Before you act on anything a third-party tool tells you, know this: a study published in Genetics in Medicine found that 40% of variants reported in consumer raw data were false positives. When researchers took variants flagged in raw data files and confirmed them with clinical-grade sequencing, four out of ten didn’t hold up. Of those false positives, 94% were in cancer-related genes.

This happens because consumer genotyping chips like the one 23andMe uses aren’t designed to detect rare, high-impact mutations with the same accuracy as clinical genetic tests. They’re built to scan common variants across the genome quickly and affordably. When a third-party tool flags a rare pathogenic variant in your raw data, the chance it’s a real finding is roughly a coin flip. Any result that suggests you carry a serious disease-related mutation should be confirmed through clinical genetic testing ordered by a healthcare provider before you make any medical decisions based on it.

Contribute Your Data to Research

If you want your genetic data to help advance science, several platforms let you donate it. OpenSNP is a free, open-source database where you can publish your genetic data alongside information about your traits and health. Researchers worldwide can access this data to study connections between genetic variants and observable characteristics.

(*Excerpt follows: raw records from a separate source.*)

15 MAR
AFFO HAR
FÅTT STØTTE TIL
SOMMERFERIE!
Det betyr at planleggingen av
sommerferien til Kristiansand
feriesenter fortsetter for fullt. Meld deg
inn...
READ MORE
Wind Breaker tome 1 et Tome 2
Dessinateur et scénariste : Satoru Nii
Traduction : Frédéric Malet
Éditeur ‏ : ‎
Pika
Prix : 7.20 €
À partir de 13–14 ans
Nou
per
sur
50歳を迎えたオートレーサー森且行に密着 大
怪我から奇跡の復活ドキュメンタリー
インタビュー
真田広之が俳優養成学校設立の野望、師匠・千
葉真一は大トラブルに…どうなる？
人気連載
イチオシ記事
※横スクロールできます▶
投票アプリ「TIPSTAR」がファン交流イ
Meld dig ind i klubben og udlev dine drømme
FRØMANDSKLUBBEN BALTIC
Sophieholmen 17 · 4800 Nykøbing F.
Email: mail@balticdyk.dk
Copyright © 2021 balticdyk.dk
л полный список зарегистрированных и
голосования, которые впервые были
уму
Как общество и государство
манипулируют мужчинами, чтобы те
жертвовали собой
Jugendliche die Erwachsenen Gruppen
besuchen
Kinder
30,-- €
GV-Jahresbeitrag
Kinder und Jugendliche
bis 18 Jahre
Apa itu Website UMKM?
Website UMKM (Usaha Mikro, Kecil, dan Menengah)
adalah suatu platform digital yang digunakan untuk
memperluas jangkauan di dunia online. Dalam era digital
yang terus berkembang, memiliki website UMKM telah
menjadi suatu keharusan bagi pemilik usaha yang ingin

The Personal Genome Project takes a similar approach, collecting both genetic and health data from volunteers who consent to making their information publicly available. PatientsLikeMe offers a more condition-specific option, allowing people with particular illnesses to share data and track their health alongside others with similar diagnoses. Some subsets of PatientsLikeMe data have been used in published research studies.

Privacy Risks Worth Knowing About

Every time you upload your raw data to a third-party platform, you’re handing over information that is permanent, uniquely identifying, and shared with your biological relatives. A few things to consider before you click “upload.”

  • Law enforcement access: If you upload data to public databases like GEDmatch, that information is available to law enforcement. Even platforms that promise not to share your data may be legally required to disclose it in response to a court order or warrant.
  • Your relatives are affected too: Because you share DNA with family members, uploading your data has privacy implications for people who never consented to sharing theirs.
  • Company changes: If a third-party service is sold or goes out of business, its privacy policies may change. Data you uploaded under one set of rules could end up governed by entirely different ones.
  • Secondary uses: Some platforms use uploaded data for internal research, share it with pharmaceutical companies, or sell aggregated datasets. Check whether you can opt out, and whether opting out actually deletes your data or just removes it from future sharing.

Before uploading anywhere, look for clear answers on the platform’s site: Can you delete your data later? Who owns it once uploaded? Will you be notified if privacy policies change? If a service doesn’t answer these questions clearly, that tells you something.

A Practical Starting Point

If you’re mainly interested in ancestry and finding relatives, start with GEDmatch and one or two other genealogy platforms. If health information is your priority, Promethease gives you the most comprehensive single report for a modest fee. For medication insights, pharmacogenomics tools can surface useful patterns, but treat the results as preliminary. And whatever you do, remember that 40% false positive rate: consumer raw data is a starting point for exploration, not a clinical diagnosis.